Data provided Block Start

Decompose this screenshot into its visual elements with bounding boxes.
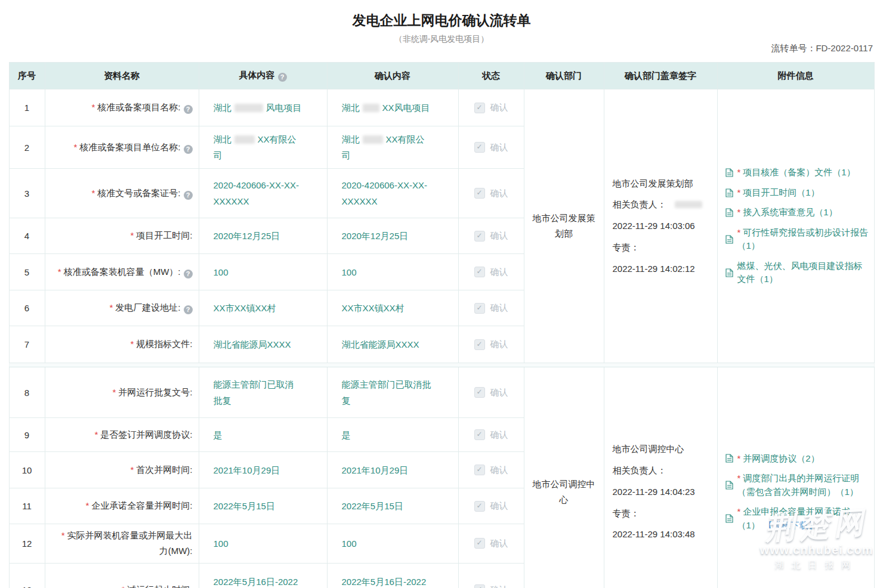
check-icon: ✓: [476, 231, 482, 240]
document-icon: [725, 168, 733, 177]
attachments-cell: *项目核准（备案）文件（1） *项目开工时间（1） *接入系统审查意见（1） *…: [717, 89, 874, 363]
confirm-checkbox[interactable]: ✓: [474, 339, 485, 350]
header-content: 具体内容?: [199, 63, 327, 89]
confirm-checkbox[interactable]: ✓: [474, 387, 485, 398]
header-confirm-content: 确认内容: [327, 63, 458, 89]
help-icon[interactable]: ?: [184, 105, 193, 114]
check-icon: ✓: [476, 340, 482, 348]
confirm-checkbox[interactable]: ✓: [474, 501, 485, 512]
header-confirm-dept: 确认部门: [524, 63, 604, 89]
field-content: 100: [199, 524, 327, 564]
confirm-checkbox[interactable]: ✓: [474, 267, 485, 277]
confirm-checkbox[interactable]: ✓: [474, 584, 485, 588]
required-asterisk: *: [737, 473, 741, 483]
status-label: 确认: [490, 584, 508, 588]
check-icon: ✓: [476, 143, 482, 151]
status-cell: ✓确认: [458, 452, 524, 488]
confirm-checkbox[interactable]: ✓: [474, 103, 485, 113]
required-asterisk: *: [91, 102, 95, 112]
header-material-name: 资料名称: [45, 63, 199, 89]
confirm-checkbox[interactable]: ✓: [474, 142, 485, 153]
field-label: *实际并网装机容量或并网最大出力(MW):: [45, 524, 199, 564]
attachment-link[interactable]: *项目核准（备案）文件（1）: [725, 166, 870, 180]
check-icon: ✓: [476, 539, 482, 547]
check-icon: ✓: [476, 465, 482, 474]
status-cell: ✓确认: [458, 488, 524, 524]
status-label: 确认: [490, 465, 508, 475]
confirm-checkbox[interactable]: ✓: [474, 465, 485, 475]
required-asterisk: *: [737, 227, 741, 237]
stamp-manager-time: 2022-11-29 14:04:23: [613, 485, 715, 499]
stamp-specialist: 专责：: [613, 507, 715, 520]
row-number: 10: [9, 452, 45, 488]
attachment-link[interactable]: *可行性研究报告或初步设计报告（1）: [725, 226, 870, 253]
table-header-row: 序号 资料名称 具体内容? 确认内容 状态 确认部门 确认部门盖章签字 附件信息: [9, 63, 874, 89]
status-label: 确认: [490, 538, 508, 548]
attachment-link[interactable]: 燃煤、光伏、风电项目建设指标文件（1）: [725, 259, 870, 286]
group-divider: [9, 363, 874, 367]
status-label: 确认: [490, 230, 508, 240]
confirm-checkbox[interactable]: ✓: [474, 231, 485, 242]
attachment-link[interactable]: *企业申报全容量并网承诺书（1）【模板下载】: [725, 505, 870, 532]
help-icon[interactable]: ?: [184, 191, 193, 200]
required-asterisk: *: [73, 142, 77, 152]
document-icon: [725, 208, 733, 217]
confirmation-flow-table: 序号 资料名称 具体内容? 确认内容 状态 确认部门 确认部门盖章签字 附件信息…: [9, 62, 875, 588]
row-number: 9: [9, 418, 45, 452]
row-number: 3: [9, 169, 45, 218]
document-icon: [725, 188, 733, 197]
field-label: *核准或备案装机容量（MW）:?: [45, 254, 199, 290]
attachment-link[interactable]: *接入系统审查意见（1）: [725, 206, 870, 219]
field-content: 100: [199, 254, 327, 290]
header-seq: 序号: [9, 63, 45, 89]
row-number: 7: [9, 326, 45, 363]
confirm-checkbox[interactable]: ✓: [474, 188, 485, 199]
confirm-checkbox[interactable]: ✓: [474, 429, 485, 440]
status-label: 确认: [490, 500, 508, 510]
check-icon: ✓: [476, 103, 482, 112]
stamp-dept: 地市公司发展策划部: [613, 177, 715, 190]
template-download-link[interactable]: 【模板下载】: [764, 520, 817, 530]
field-content: 是: [199, 418, 327, 452]
help-icon[interactable]: ?: [184, 305, 193, 314]
field-label: *首次并网时间:: [45, 452, 199, 488]
field-confirm: 2020年12月25日: [327, 218, 458, 254]
required-asterisk: *: [121, 584, 125, 588]
attachment-link[interactable]: *调度部门出具的并网运行证明（需包含首次并网时间）（1）: [725, 472, 870, 499]
row-number: 13: [9, 563, 45, 588]
field-label: *并网运行批复文号:: [45, 367, 199, 418]
field-label: *规模指标文件:: [45, 326, 199, 363]
check-icon: ✓: [476, 585, 482, 588]
stamp-specialist-time: 2022-11-29 14:03:48: [613, 528, 715, 541]
field-content: 2022年5月16日-2022年5月30日: [199, 563, 327, 588]
required-asterisk: *: [61, 530, 65, 540]
stamp-manager: 相关负责人：: [613, 464, 715, 477]
field-content: 湖北省能源局XXXX: [199, 326, 327, 363]
attachment-link[interactable]: *并网调度协议（2）: [725, 452, 870, 466]
required-asterisk: *: [130, 230, 134, 240]
field-content: XX市XX镇XX村: [199, 290, 327, 326]
help-icon[interactable]: ?: [184, 270, 193, 278]
header-attachments: 附件信息: [717, 63, 874, 89]
redacted-name: [675, 201, 702, 208]
help-icon[interactable]: ?: [184, 145, 193, 154]
field-label: *核准或备案项目单位名称:?: [45, 126, 199, 169]
attachment-link[interactable]: *项目开工时间（1）: [725, 186, 870, 200]
redacted-text: [363, 104, 379, 112]
required-asterisk: *: [109, 302, 113, 312]
redacted-text: [234, 135, 255, 144]
help-icon[interactable]: ?: [278, 73, 287, 82]
confirm-checkbox[interactable]: ✓: [474, 538, 485, 549]
field-label: *试运行起止时间:: [45, 563, 199, 588]
status-label: 确认: [490, 339, 508, 349]
confirm-checkbox[interactable]: ✓: [474, 303, 485, 314]
field-label: *核准或备案项目名称:?: [45, 89, 199, 126]
status-label: 确认: [490, 188, 508, 198]
confirm-department: 地市公司发展策划部: [524, 89, 604, 363]
status-cell: ✓确认: [458, 126, 524, 169]
required-asterisk: *: [737, 453, 741, 463]
redacted-text: [363, 135, 383, 144]
stamp-manager: 相关负责人：: [613, 198, 715, 211]
status-label: 确认: [490, 267, 508, 277]
stamp-dept: 地市公司调控中心: [613, 442, 715, 456]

Data provided Block End

Work task = Every entry above is to be transcribed exactly, with all pictures left out.

Result of the task =
Decompose this screenshot into its visual elements with bounding boxes.
check-icon: ✓: [476, 231, 482, 240]
document-icon: [725, 168, 733, 177]
attachments-cell: *项目核准（备案）文件（1） *项目开工时间（1） *接入系统审查意见（1） *…: [717, 89, 874, 363]
confirm-checkbox[interactable]: ✓: [474, 339, 485, 350]
header-content: 具体内容?: [199, 63, 327, 89]
confirm-checkbox[interactable]: ✓: [474, 387, 485, 398]
header-confirm-content: 确认内容: [327, 63, 458, 89]
help-icon[interactable]: ?: [184, 105, 193, 114]
check-icon: ✓: [476, 340, 482, 348]
confirm-checkbox[interactable]: ✓: [474, 501, 485, 512]
header-confirm-dept: 确认部门: [524, 63, 604, 89]
field-content: 100: [199, 524, 327, 564]
confirm-checkbox[interactable]: ✓: [474, 267, 485, 277]
confirm-checkbox[interactable]: ✓: [474, 584, 485, 588]
required-asterisk: *: [737, 473, 741, 483]
status-label: 确认: [490, 584, 508, 588]
check-icon: ✓: [476, 143, 482, 151]
status-cell: ✓确认: [458, 452, 524, 488]
confirm-checkbox[interactable]: ✓: [474, 103, 485, 113]
required-asterisk: *: [91, 102, 95, 112]
header-material-name: 资料名称: [45, 63, 199, 89]
confirm-checkbox[interactable]: ✓: [474, 142, 485, 153]
field-label: *实际并网装机容量或并网最大出力(MW):: [45, 524, 199, 564]
attachment-link[interactable]: *项目核准（备案）文件（1）: [725, 166, 870, 180]
check-icon: ✓: [476, 539, 482, 547]
check-icon: ✓: [476, 465, 482, 474]
status-cell: ✓确认: [458, 488, 524, 524]
status-label: 确认: [490, 465, 508, 475]
confirm-checkbox[interactable]: ✓: [474, 465, 485, 475]
required-asterisk: *: [737, 227, 741, 237]
stamp-manager-time: 2022-11-29 14:04:23: [613, 485, 715, 499]
stamp-specialist: 专责：: [613, 507, 715, 520]
row-number: 10: [9, 452, 45, 488]
attachment-link[interactable]: *可行性研究报告或初步设计报告（1）: [725, 226, 870, 253]
table-header-row: 序号 资料名称 具体内容? 确认内容 状态 确认部门 确认部门盖章签字 附件信息: [9, 63, 874, 89]
status-label: 确认: [490, 538, 508, 548]
attachment-link[interactable]: 燃煤、光伏、风电项目建设指标文件（1）: [725, 259, 870, 286]
group-divider: [9, 363, 874, 367]
status-label: 确认: [490, 230, 508, 240]
confirm-checkbox[interactable]: ✓: [474, 231, 485, 242]
attachment-link[interactable]: *企业申报全容量并网承诺书（1）【模板下载】: [725, 505, 870, 532]
help-icon[interactable]: ?: [184, 191, 193, 200]
required-asterisk: *: [73, 142, 77, 152]
document-icon: [725, 208, 733, 217]
confirmation-flow-table: 序号 资料名称 具体内容? 确认内容 状态 确认部门 确认部门盖章签字 附件信息…: [9, 62, 875, 588]
row-number: 9: [9, 418, 45, 452]
row-number: 3: [9, 169, 45, 218]
document-icon: [725, 188, 733, 197]
field-label: *核准或备案装机容量（MW）:?: [45, 254, 199, 290]
attachment-link[interactable]: *接入系统审查意见（1）: [725, 206, 870, 219]
field-content: 100: [199, 254, 327, 290]
header-seq: 序号: [9, 63, 45, 89]
row-number: 7: [9, 326, 45, 363]
confirm-checkbox[interactable]: ✓: [474, 188, 485, 199]
confirm-checkbox[interactable]: ✓: [474, 429, 485, 440]
status-label: 确认: [490, 500, 508, 510]
check-icon: ✓: [476, 103, 482, 112]
stamp-dept: 地市公司发展策划部: [613, 177, 715, 190]
template-download-link[interactable]: 【模板下载】: [764, 520, 817, 530]
field-content: 是: [199, 418, 327, 452]
help-icon[interactable]: ?: [184, 305, 193, 314]
field-label: *首次并网时间:: [45, 452, 199, 488]
field-confirm: 2020年12月25日: [327, 218, 458, 254]
required-asterisk: *: [121, 584, 125, 588]
attachment-link[interactable]: *调度部门出具的并网运行证明（需包含首次并网时间）（1）: [725, 472, 870, 499]
row-number: 13: [9, 563, 45, 588]
field-label: *并网运行批复文号:: [45, 367, 199, 418]
field-label: *规模指标文件:: [45, 326, 199, 363]
check-icon: ✓: [476, 585, 482, 588]
stamp-specialist-time: 2022-11-29 14:03:48: [613, 528, 715, 541]
field-content: 2022年5月16日-2022年5月30日: [199, 563, 327, 588]
required-asterisk: *: [61, 530, 65, 540]
stamp-manager: 相关负责人：: [613, 464, 715, 477]
field-content: 湖北省能源局XXXX: [199, 326, 327, 363]
attachment-link[interactable]: *并网调度协议（2）: [725, 452, 870, 466]
required-asterisk: *: [130, 230, 134, 240]
field-content: XX市XX镇XX村: [199, 290, 327, 326]
help-icon[interactable]: ?: [184, 270, 193, 278]
header-attachments: 附件信息: [717, 63, 874, 89]
redacted-name: [675, 201, 702, 208]
help-icon[interactable]: ?: [184, 145, 193, 154]
field-label: *核准或备案项目单位名称:?: [45, 126, 199, 169]
attachment-link[interactable]: *项目开工时间（1）: [725, 186, 870, 200]
redacted-text: [363, 104, 379, 112]
required-asterisk: *: [109, 302, 113, 312]
redacted-text: [234, 135, 255, 144]
help-icon[interactable]: ?: [278, 73, 287, 82]
confirm-checkbox[interactable]: ✓: [474, 538, 485, 549]
field-label: *试运行起止时间:: [45, 563, 199, 588]
status-label: 确认: [490, 339, 508, 349]
confirm-checkbox[interactable]: ✓: [474, 303, 485, 314]
field-label: *核准或备案项目名称:?: [45, 89, 199, 126]
status-label: 确认: [490, 188, 508, 198]
confirm-department: 地市公司发展策划部: [524, 89, 604, 363]
status-cell: ✓确认: [458, 126, 524, 169]
required-asterisk: *: [737, 453, 741, 463]
redacted-text: [363, 135, 383, 144]
stamp-manager: 相关负责人：: [613, 198, 715, 211]
status-label: 确认: [490, 267, 508, 277]
stamp-dept: 地市公司调控中心: [613, 442, 715, 456]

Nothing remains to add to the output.